Perception: Our useful inability to see reality: Nature: Nature Research - hownottowrite
http://www.nature.com/nature/journal/v544/n7650/full/544296a.html?WT.mc_id=FBK_NA_1704_FHBOOKSARTSPERCEPTION_PORTFOLIO
======
hprotagonist
People have reality-dampers.

It’s a popular fact that nine-tenth of the brain is not used and, like most
popular facts, it is wrong. Not even the most stupid Creator would go to the
trouble of making the human head carry around several pounds of unnecessary
grey goo if its only purpose was, for example, to serve as a delicacy for
certain remote tribesmen in unexplored valleys.

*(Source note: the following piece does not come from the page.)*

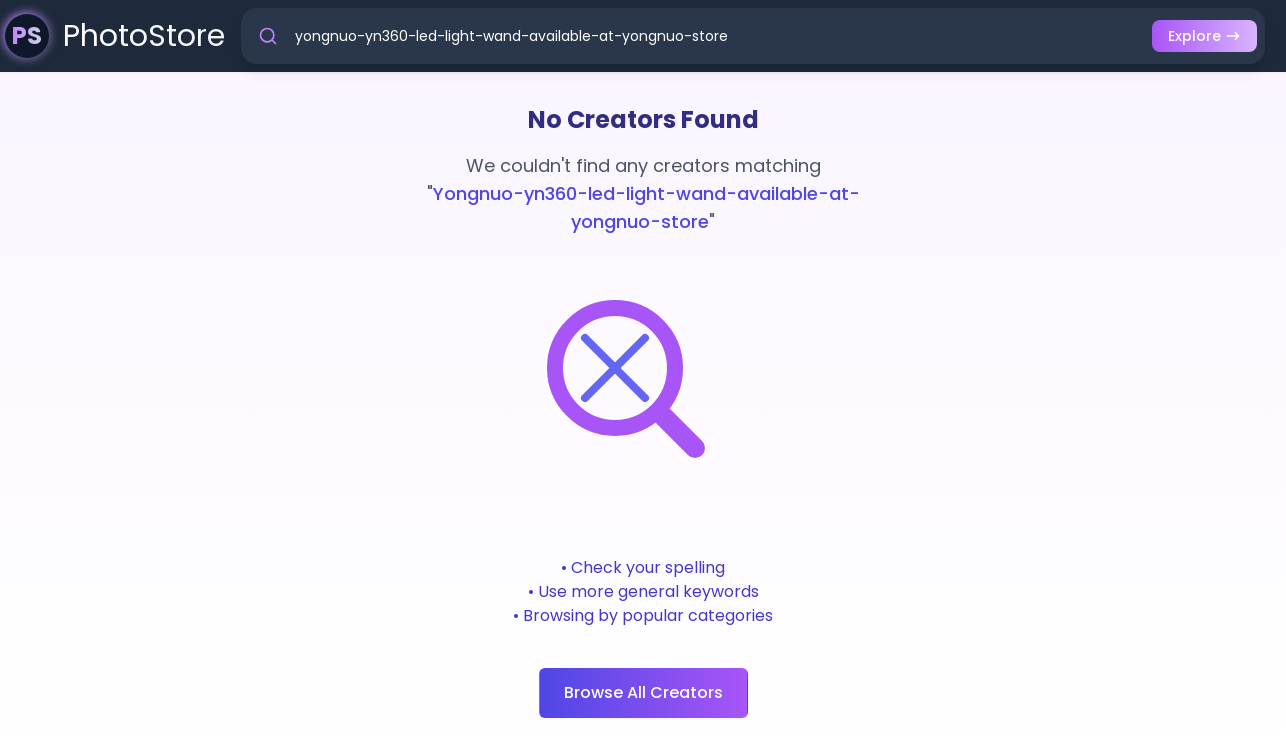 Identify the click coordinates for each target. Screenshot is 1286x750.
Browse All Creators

It is used. And one of its functions is to make the miraculous seem ordinary
and turn the unusual into the usual.

Because if this was not the case, then human beings, faced with the daily
wondrousness of everything, would go around wearing big stupid grins, similar
to those worn by certain remote tribesmen who occasionally get raided by the
authorities and have the contents of their plastic greenhouses very seriously
inspected. They’d say “Wow!” a lot. And no one would do much work.

Terry Pratchett - “Small Gods”

------
eli_gottlieb
The interesting question is: given the information available to the organism
in the moment and the organism's previous experience, what sort of reality
_can_ be perceived? This book sounds to me like Bad Philosophy of Mind if it
can't answer more coherently than "not reality".